◆ **EXERCISE INPUTS**:
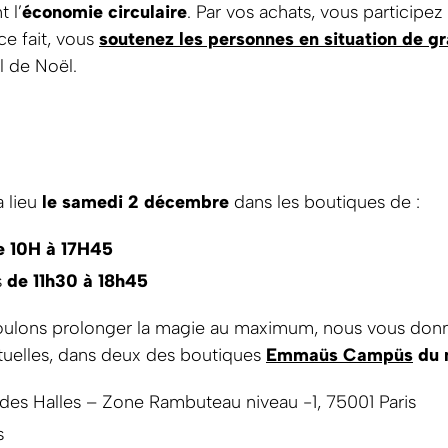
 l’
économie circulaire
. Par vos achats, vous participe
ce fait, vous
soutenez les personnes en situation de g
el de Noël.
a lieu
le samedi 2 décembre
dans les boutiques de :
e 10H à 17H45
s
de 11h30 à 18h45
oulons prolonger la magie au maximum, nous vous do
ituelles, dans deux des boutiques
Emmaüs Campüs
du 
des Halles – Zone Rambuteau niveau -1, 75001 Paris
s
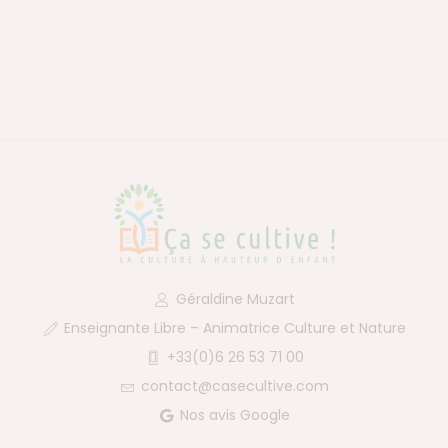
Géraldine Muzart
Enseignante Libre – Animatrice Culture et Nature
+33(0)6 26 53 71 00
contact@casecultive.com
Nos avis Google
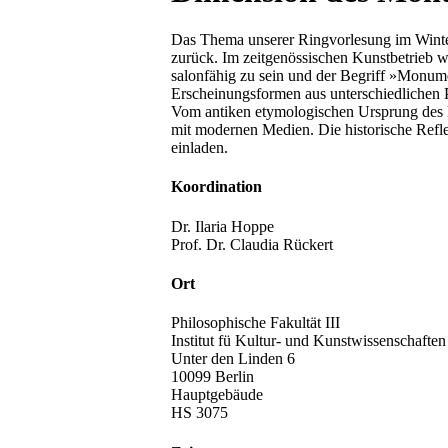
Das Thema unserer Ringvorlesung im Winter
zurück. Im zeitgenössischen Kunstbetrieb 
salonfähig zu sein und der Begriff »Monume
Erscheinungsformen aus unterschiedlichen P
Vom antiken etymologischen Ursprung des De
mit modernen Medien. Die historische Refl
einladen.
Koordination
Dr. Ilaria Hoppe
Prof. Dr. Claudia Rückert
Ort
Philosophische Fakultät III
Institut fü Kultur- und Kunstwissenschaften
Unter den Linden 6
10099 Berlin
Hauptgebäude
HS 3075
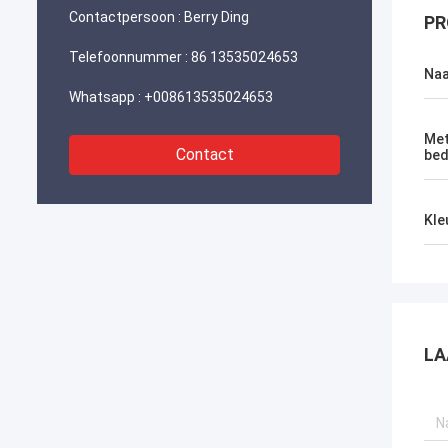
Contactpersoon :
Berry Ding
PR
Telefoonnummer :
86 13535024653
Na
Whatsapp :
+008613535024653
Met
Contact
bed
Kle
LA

==

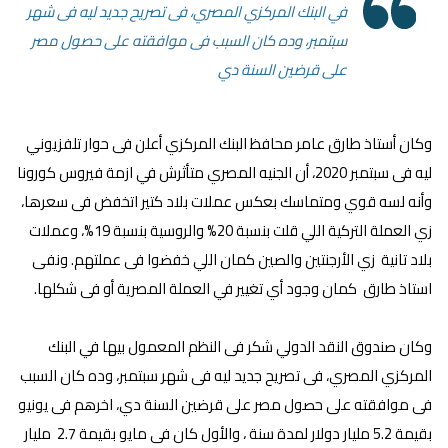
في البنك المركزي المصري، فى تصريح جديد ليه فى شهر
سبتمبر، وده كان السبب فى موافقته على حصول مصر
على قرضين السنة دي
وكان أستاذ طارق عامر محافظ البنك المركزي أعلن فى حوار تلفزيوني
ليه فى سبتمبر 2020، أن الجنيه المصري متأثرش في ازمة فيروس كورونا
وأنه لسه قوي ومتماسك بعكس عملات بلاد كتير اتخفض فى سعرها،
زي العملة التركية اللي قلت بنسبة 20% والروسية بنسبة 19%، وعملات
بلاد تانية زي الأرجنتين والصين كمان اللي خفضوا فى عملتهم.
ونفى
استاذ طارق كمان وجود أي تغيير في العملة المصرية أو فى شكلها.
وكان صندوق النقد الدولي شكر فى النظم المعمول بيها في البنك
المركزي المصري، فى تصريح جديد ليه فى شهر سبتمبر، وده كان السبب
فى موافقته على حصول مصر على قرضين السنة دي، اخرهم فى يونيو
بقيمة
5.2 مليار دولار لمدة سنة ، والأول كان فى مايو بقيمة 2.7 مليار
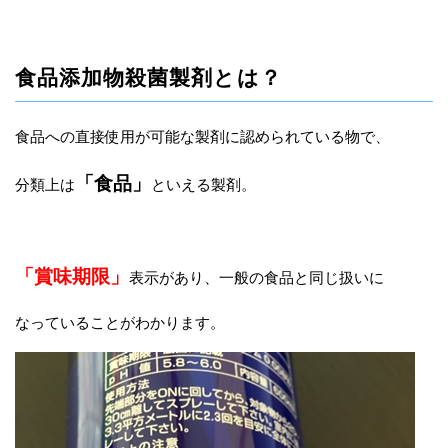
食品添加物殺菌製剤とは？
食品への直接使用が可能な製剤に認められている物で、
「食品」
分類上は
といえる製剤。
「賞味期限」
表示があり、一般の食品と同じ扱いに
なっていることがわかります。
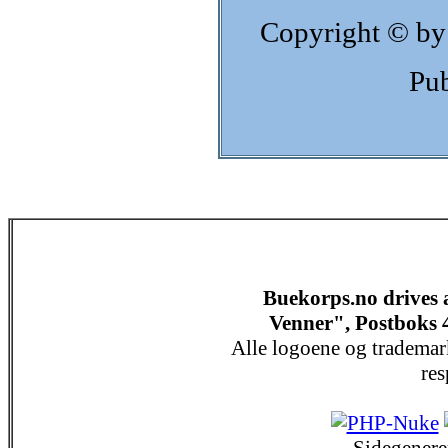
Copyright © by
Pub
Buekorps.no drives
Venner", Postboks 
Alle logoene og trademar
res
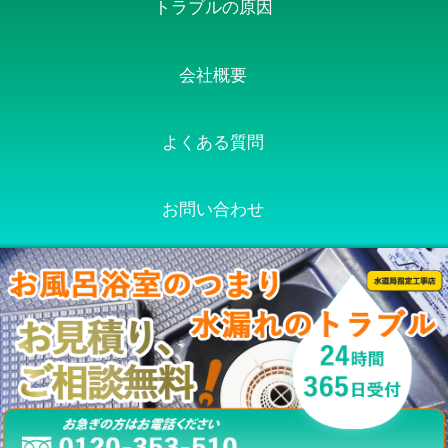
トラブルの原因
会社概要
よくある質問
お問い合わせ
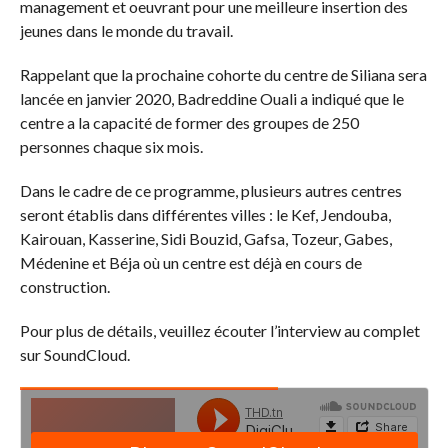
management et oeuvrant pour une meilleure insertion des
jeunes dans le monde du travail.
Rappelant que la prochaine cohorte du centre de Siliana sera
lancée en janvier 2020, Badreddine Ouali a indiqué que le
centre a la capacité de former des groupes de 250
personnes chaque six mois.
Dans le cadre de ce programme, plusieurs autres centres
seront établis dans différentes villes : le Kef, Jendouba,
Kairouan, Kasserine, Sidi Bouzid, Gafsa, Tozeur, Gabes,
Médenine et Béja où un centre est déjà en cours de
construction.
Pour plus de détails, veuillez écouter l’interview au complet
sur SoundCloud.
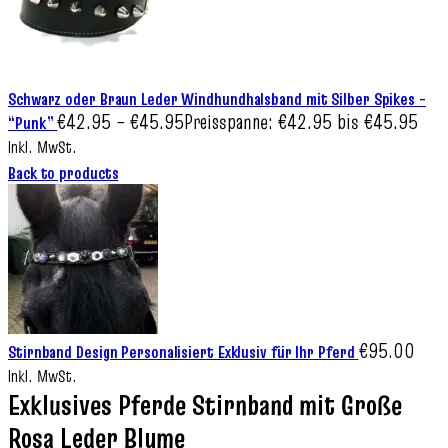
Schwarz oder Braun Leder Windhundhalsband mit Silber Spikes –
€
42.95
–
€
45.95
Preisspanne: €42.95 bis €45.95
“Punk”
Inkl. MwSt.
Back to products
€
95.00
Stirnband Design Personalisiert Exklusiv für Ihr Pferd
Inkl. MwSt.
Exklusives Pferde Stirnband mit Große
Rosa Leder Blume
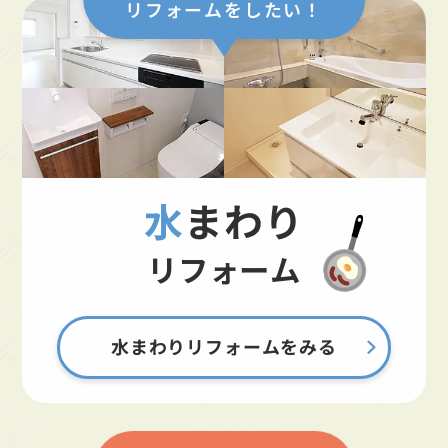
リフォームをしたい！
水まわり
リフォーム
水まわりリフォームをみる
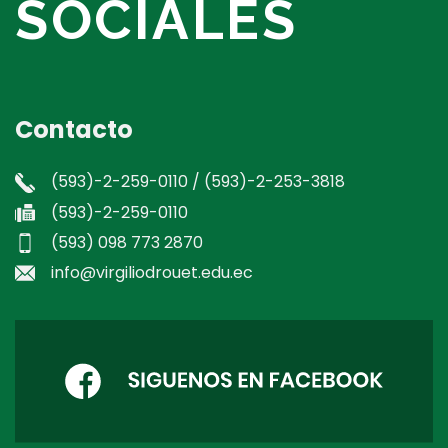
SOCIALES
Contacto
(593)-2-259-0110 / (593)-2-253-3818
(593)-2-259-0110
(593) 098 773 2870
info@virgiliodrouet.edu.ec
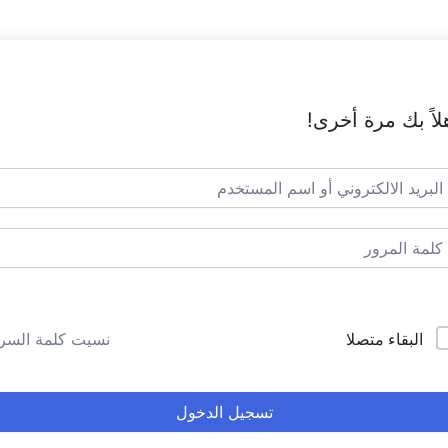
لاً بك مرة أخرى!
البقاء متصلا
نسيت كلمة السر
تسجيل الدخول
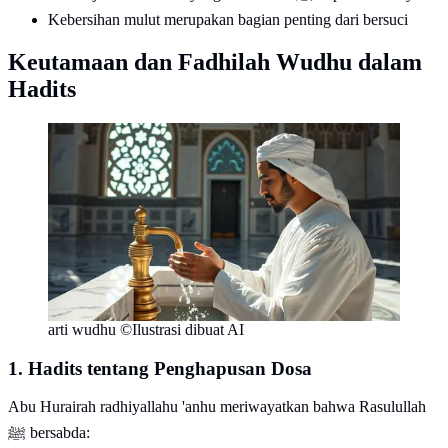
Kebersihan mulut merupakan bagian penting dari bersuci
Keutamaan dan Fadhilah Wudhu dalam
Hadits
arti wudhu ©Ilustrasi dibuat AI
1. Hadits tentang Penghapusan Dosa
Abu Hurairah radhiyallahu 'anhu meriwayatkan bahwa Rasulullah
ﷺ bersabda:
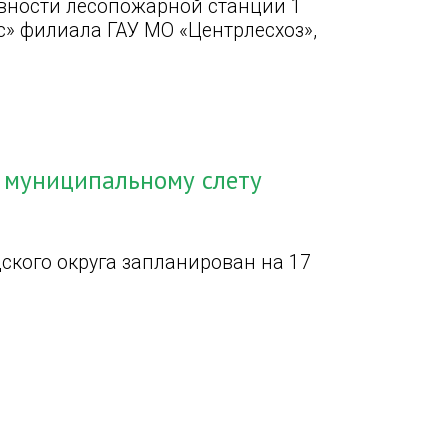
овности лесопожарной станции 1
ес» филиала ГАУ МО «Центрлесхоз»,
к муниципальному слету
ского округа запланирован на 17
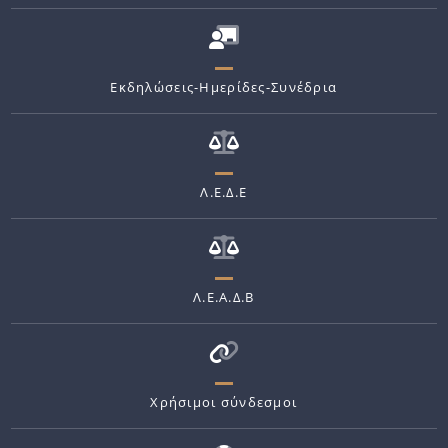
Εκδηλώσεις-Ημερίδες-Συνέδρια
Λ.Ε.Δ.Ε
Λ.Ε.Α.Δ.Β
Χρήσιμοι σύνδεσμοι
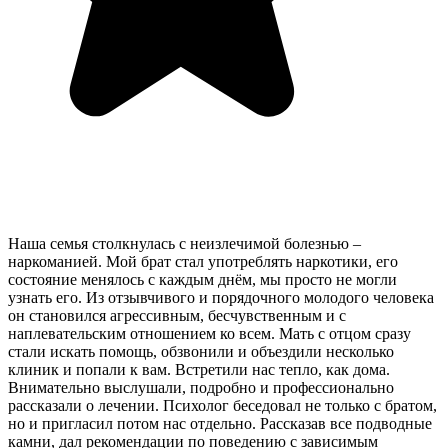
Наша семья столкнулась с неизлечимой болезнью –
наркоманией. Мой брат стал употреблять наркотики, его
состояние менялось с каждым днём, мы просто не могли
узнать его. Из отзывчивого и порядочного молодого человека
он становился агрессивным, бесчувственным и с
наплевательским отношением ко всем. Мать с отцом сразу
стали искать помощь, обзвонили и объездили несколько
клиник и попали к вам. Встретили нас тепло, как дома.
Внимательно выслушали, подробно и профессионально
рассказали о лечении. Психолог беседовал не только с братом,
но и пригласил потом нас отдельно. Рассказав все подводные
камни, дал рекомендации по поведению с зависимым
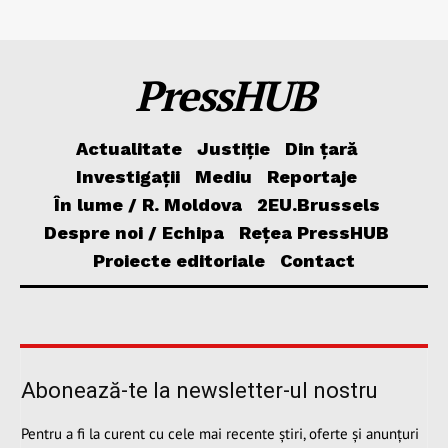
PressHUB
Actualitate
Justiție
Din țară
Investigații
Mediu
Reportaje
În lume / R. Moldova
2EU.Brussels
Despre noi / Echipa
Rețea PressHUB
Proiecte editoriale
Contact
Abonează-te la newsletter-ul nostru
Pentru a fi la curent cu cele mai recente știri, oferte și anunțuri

◆ **EXERCISE BRIEF**:
Nothing but the lines from the one with "он становился агрессивным, бесчувственным и с" up to and including the one with "Pentru a fi" should be printed, exactly as they read above. Please keep the pictures out.

◆ **SOLUTION BELOW**:
он становился агрессивным, бесчувственным и с
наплевательским отношением ко всем. Мать с отцом сразу
стали искать помощь, обзвонили и объездили несколько
клиник и попали к вам. Встретили нас тепло, как дома.
Внимательно выслушали, подробно и профессионально
рассказали о лечении. Психолог беседовал не только с братом,
но и пригласил потом нас отдельно. Рассказав все подводные
камни, дал рекомендации по поведению с зависимым
PressHUB
Actualitate
Justiție
Din țară
Investigații
Mediu
Reportaje
În lume / R. Moldova
2EU.Brussels
Despre noi / Echipa
Rețea PressHUB
Proiecte editoriale
Contact
Abonează-te la newsletter-ul nostru
Pentru a fi la curent cu cele mai recente știri, oferte și anunțuri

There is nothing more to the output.